Mercer Wealth, which globally has $160 billion in AUM, plans to boost its AUM in the region to $2-$3bn in the next 2-3 years from the present $1bn, said Yasir AbuShaban, a Dubai-based principal with Mercer Wealth.
“Within the next two to three years, we are looking at reaching $2 to $3 billion as a conservative estimate and we do see an opportunity to do so,” said Mr AbuShaban.
Mercer does not directly make investments, but allocates clients’ money they have discretion to, to professional asset managers. They also provide advice to clients.
“We have buying power. We can negotiate on their (client’s) behalf with asset managers to provide them lower fees than they otherwise would have to get on their own,” he added.

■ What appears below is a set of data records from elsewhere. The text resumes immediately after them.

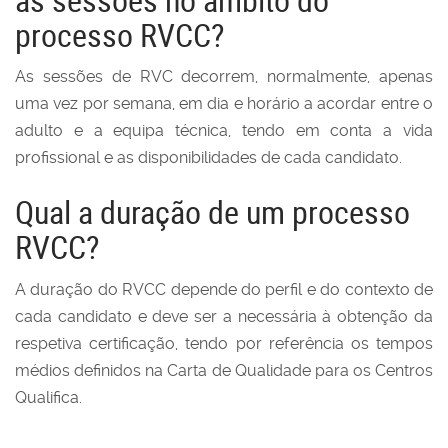
processo RVCC?
As sessões de RVC decorrem, normalmente, apenas
uma vez por semana, em dia e horário a acordar entre o
adulto e a equipa técnica, tendo em conta a vida
profissional e as disponibilidades de cada candidato.
Qual a duração de um processo
RVCC?
A duração do RVCC depende do perfil e do contexto de
cada candidato e deve ser a necessária à obtenção da
respetiva certificação, tendo por referência os tempos
médios definidos na Carta de Qualidade para os Centros
Qualifica.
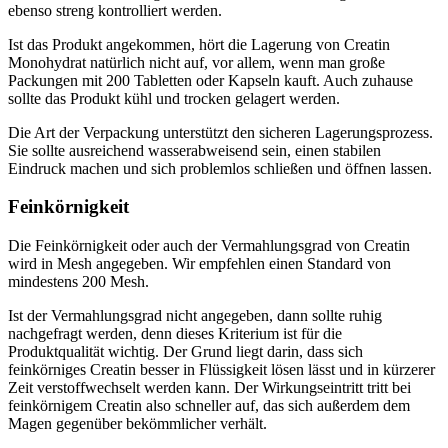
ebenso streng kontrolliert werden.
Ist das Produkt angekommen, hört die Lagerung von Creatin
Monohydrat natürlich nicht auf, vor allem, wenn man große
Packungen mit 200 Tabletten oder Kapseln kauft. Auch zuhause
sollte das Produkt kühl und trocken gelagert werden.
Die Art der Verpackung unterstützt den sicheren Lagerungsprozess.
Sie sollte ausreichend wasserabweisend sein, einen stabilen
Eindruck machen und sich problemlos schließen und öffnen lassen.
Feinkörnigkeit
Die Feinkörnigkeit oder auch der Vermahlungsgrad von Creatin
wird in Mesh angegeben. Wir empfehlen einen Standard von
mindestens 200 Mesh.
Ist der Vermahlungsgrad nicht angegeben, dann sollte ruhig
nachgefragt werden, denn dieses Kriterium ist für die
Produktqualität wichtig. Der Grund liegt darin, dass sich
feinkörniges Creatin besser in Flüssigkeit lösen lässt und in kürzerer
Zeit verstoffwechselt werden kann. Der Wirkungseintritt tritt bei
feinkörnigem Creatin also schneller auf, das sich außerdem dem
Magen gegenüber bekömmlicher verhält.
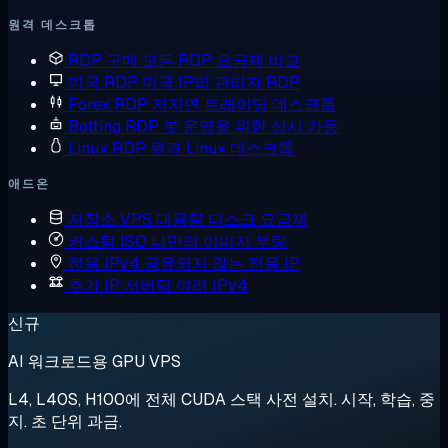
원격 데스크톱
RDP 구매
모든 RDP 요금제 비교
미국 RDP
미국 IP의 관리자 RDP
Forex RDP
저지연 트레이딩 데스크톱
Botting RDP
봇 운영을 위한 상시 가동
Linux RDP
원격 Linux 데스크톱
애드온
저장소 VPS
대용량 디스크 요금제
커스텀 ISO
나만의 이미지 부팅
전용 IPv4
공유되지 않는 전용 IP
추가 IP
서버당 여러 IPv4
신규
AI 워크로드용 GPU VPS
L4, L40S, H100에 전체 CUDA 스택 사전 설치. 시작, 학습, 중
지. 초 단위 과금.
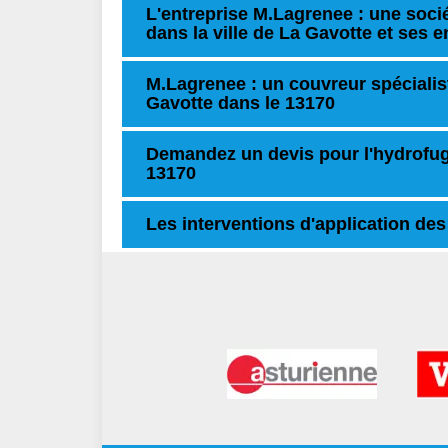
L'entreprise M.Lagrenee : une socié
dans la ville de La Gavotte et ses 
M.Lagrenee : un couvreur spécialis
Gavotte dans le 13170
Demandez un devis pour l'hydrofuge
13170
Les interventions d'application des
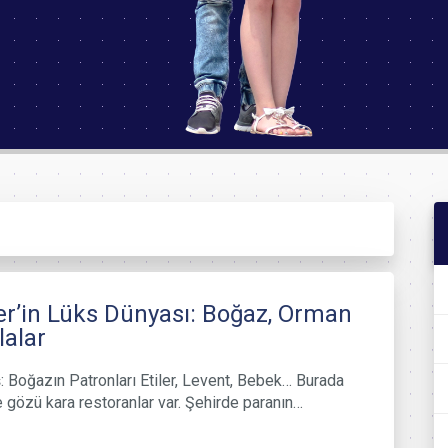
er’in Lüks Dünyası: Boğaz, Orman
lalar
: Boğazın Patronları Etiler, Levent, Bebek… Burada
ve gözü kara restoranlar var. Şehirde paranın…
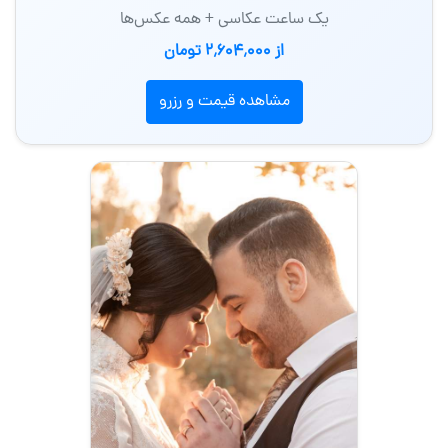
یک ساعت عکاسی + همه عکس‌ها
از 2٬604٬000 تومان
مشاهده قیمت و رزرو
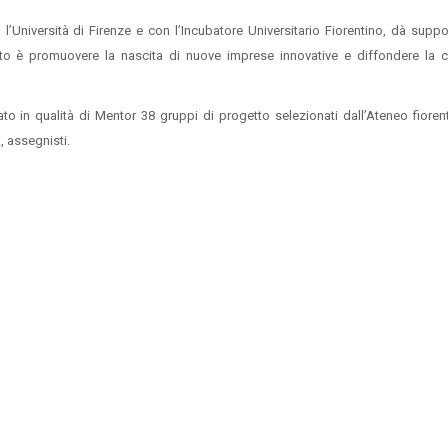
’Università di Firenze e con l’Incubatore Universitario Fiorentino, dà suppo
tto è promuovere la nascita di nuove imprese innovative e diffondere la c
 in qualità di Mentor 38 gruppi di progetto selezionati dall’Ateneo fioren
a, assegnisti.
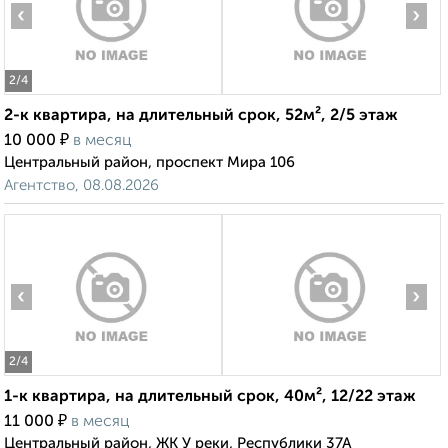
‹
›
2
/4
2-к квартира, на длительный срок, 52м², 2/5 этаж
₽
10 000
в месяц
Центральный район, проспект Мира 106
Агентство, 08.08.2026
‹
›
2
/4
1-к квартира, на длительный срок, 40м², 12/22 этаж
₽
11 000
в месяц
Центральный район, ЖК У реки, Республики 37А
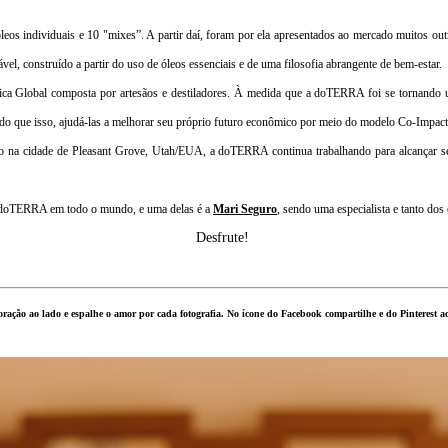
eos individuais e 10 "mixes”. A partir daí, foram por ela apresentados ao mercado muitos ou
vel, construído a partir do uso de óleos essenciais e de uma filosofia abrangente de bem-estar.
nica Global composta por artesãos e destiladores. À medida que a doTERRA foi se tornando 
ais do que isso, ajudá-las a melhorar seu próprio futuro econômico por meio do modelo Co-
 na cidade de Pleasant Grove, Utah/EUA, a doTERRA continua trabalhando para alcançar seu 
 doTERRA em todo o mundo, e uma delas é a
Mari Seguro
, sendo uma especialista e tanto dos 
Desfrute!
oração ao lado e espalhe o amor por cada fotografia. No ícone do Facebook compartilhe e do Pinterest ad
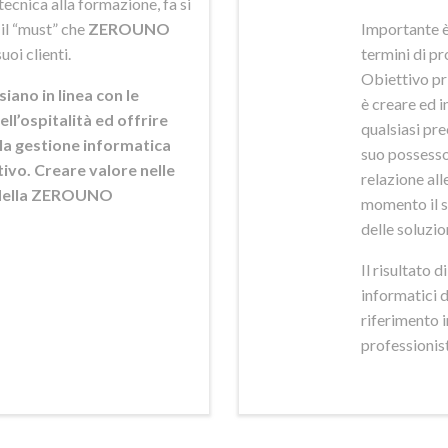
ecnica alla formazione, fa si
 il “must” che
ZEROUNO
Importante è
uoi clienti.
termini di pr
Obiettivo pr
siano in linea con le
è creare ed i
ell’ospitalità ed offrire
qualsiasi pr
ella gestione informatica
suo possesso,
ttivo. Creare valore nelle
relazione alle
e della ZEROUNO
momento il s
delle soluzio
Il risultato 
informatici 
riferimento 
professionisti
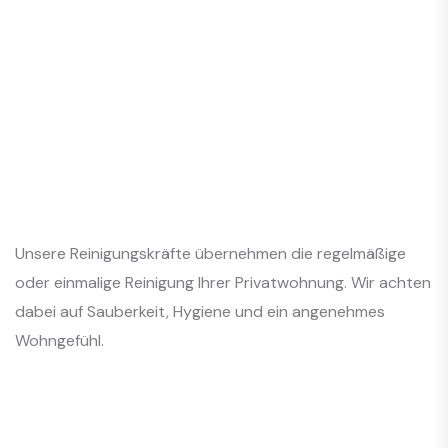
Unsere Reinigungskräfte übernehmen die regelmäßige
oder einmalige Reinigung Ihrer Privatwohnung. Wir achten
dabei auf Sauberkeit, Hygiene und ein angenehmes
Wohngefühl.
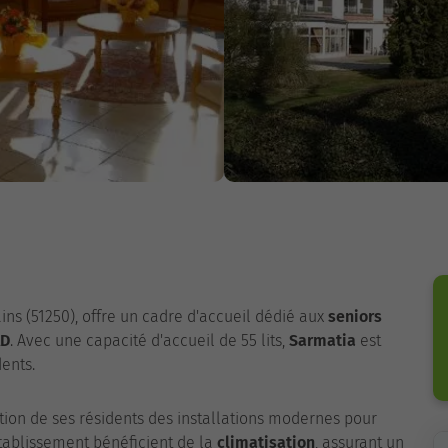
ins (51250), offre un cadre d'accueil dédié aux
seniors
AD
. Avec une capacité d'accueil de 55 lits,
Sarmatia
est
ents.
tion de ses résidents des installations modernes pour
établissement bénéficient de la
climatisation
, assurant un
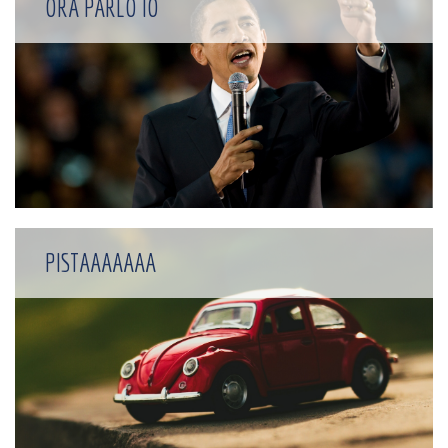
ORA PARLO IO
PISTAAAAAAA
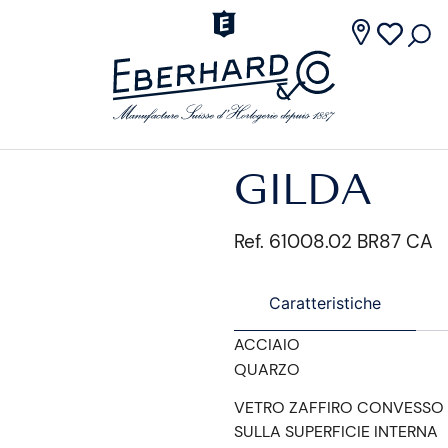
GILDA
Ref. 61008.02 BR87 CA
Caratteristiche
ACCIAIO
QUARZO
VETRO ZAFFIRO CONVESSO 
SULLA SUPERFICIE INTERNA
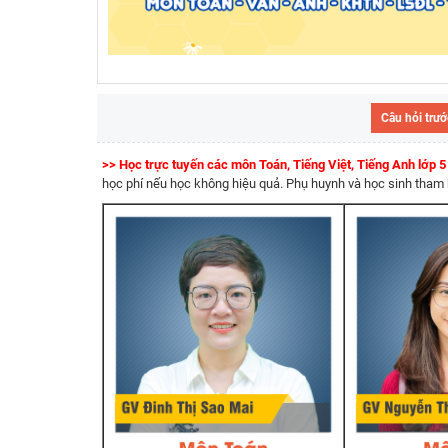
Câu hỏi trướ
>> Học trực tuyến các môn Toán, Tiếng Việt, Tiếng Anh lớp 
học phí nếu học không hiệu quả. Phụ huynh và học sinh tham kh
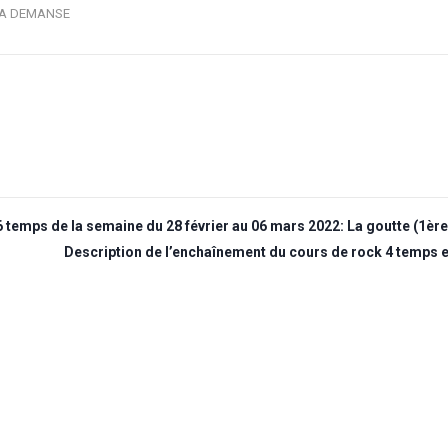
 LA DEMANSE
 temps de la semaine du 28 février au 06 mars 2022: La goutte (1ère
Description de l’enchaînement du cours de rock 4 temps e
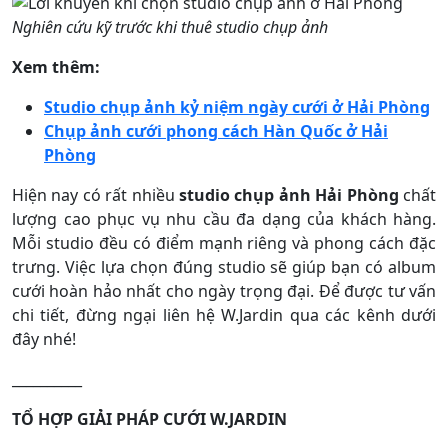
Nghiên cứu kỹ trước khi thuê studio chụp ảnh
Xem thêm:
Studio chụp ảnh kỷ niệm ngày cưới ở Hải Phòng
Chụp ảnh cưới phong cách Hàn Quốc ở Hải
Phòng
Hiện nay có rất nhiều
studio chụp ảnh Hải Phòng
chất
lượng cao phục vụ nhu cầu đa dạng của khách hàng.
Mỗi studio đều có điểm mạnh riêng và phong cách đặc
trưng. Việc lựa chọn đúng studio sẽ giúp bạn có album
cưới hoàn hảo nhất cho ngày trọng đại. Để được tư vấn
chi tiết, đừng ngại liên hệ W.Jardin qua các kênh dưới
đây nhé!
__________
TỔ HỢP GIẢI PHÁP CƯỚI W.JARDIN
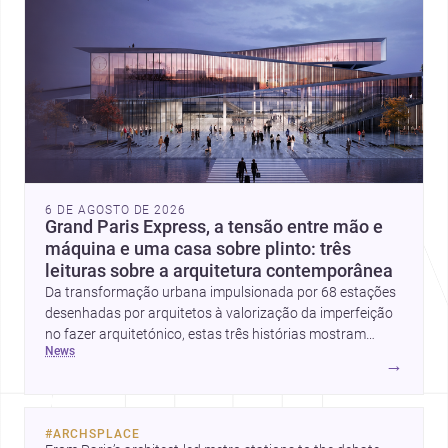
6 DE AGOSTO DE 2026
Grand Paris Express, a tensão entre mão e
máquina e uma casa sobre plinto: três
leituras sobre a arquitetura contemporânea
Da transformação urbana impulsionada por 68 estações
desenhadas por arquitetos à valorização da imperfeição
no fazer arquitetónico, estas três histórias mostram
news
como a disciplina continua a reinventar cidades, materiais
→
e modos de habitar. O destaque final vai para a Plinth
House, em que a relação entre base, topografia e espaço
doméstico revela uma abordagem subtil e
#
ARCHSPLACE
contemporânea.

Mercer Wealth’s clients include sovereign wealth funds, family offices, and insurance companies among others.
From its office in Dubai, Mercer also looks after Africa, India and Turkey, where they also see opportunity for growth.
Wealth creation in Middle East and Africa (MEA) grew 8.5 per cent to $8.1 trillion last year from $7.5tn in 2015, higher than last year’s global average of 6 per cent and the second-highest growth in a region after Asia-Pacific which grew 9.9 per cent, according to consultancy Boston Consulting Group (BCG). In the region, where wealth grew just 1.9 per cent in 2015 compared with 2014, a pickup in oil prices has helped in wealth generation.
BCG is forecasting MEA wealth will rise to $12tn by 2021, growing at an annual average of 8 per cent.
Drivers of wealth generation in the region will be split evenly between new wealth creation and growth of performance of existing assets, according to BCG.
Another general trend in the region is clients’ looking for a comprehensive approach to investing, according to Mr AbuShaban.
“Institutional investors or some of the families are seeing a slowdown in the available capital they have to invest and in that sense they are looking at optimizing the way they manage their portfolios and making sure they are not investing haphazardly and different parts of their investment are working together,” said Mr AbuShaban.
Some clients also have a higher appetite for risk, given the low interest-rate environment that does not provide enough yield for some institutional investors. These clients are keen to invest in illiquid assets, such as private equity and infrastructure.
“What we have seen is a desire for higher returns in what has been a low-return environment specifically in various fixed income or bonds,” he said.
“In this environment, we have seen a de facto increase in the risk that clients are taking in things like illiquid investments, private equity investments, infrastructure and private debt, those kind of investments were higher illiquidity results in incrementally higher returns.”
The Abu Dhabi Investment Authority, one of the largest sovereign wealth funds, said in its 2016 report that has gradually increased its exposure in direct private equity and private credit transactions, mainly in Asian markets and especially in China and India. The authority’s private equity department focused on structured equities owing to “their defensive characteristics.”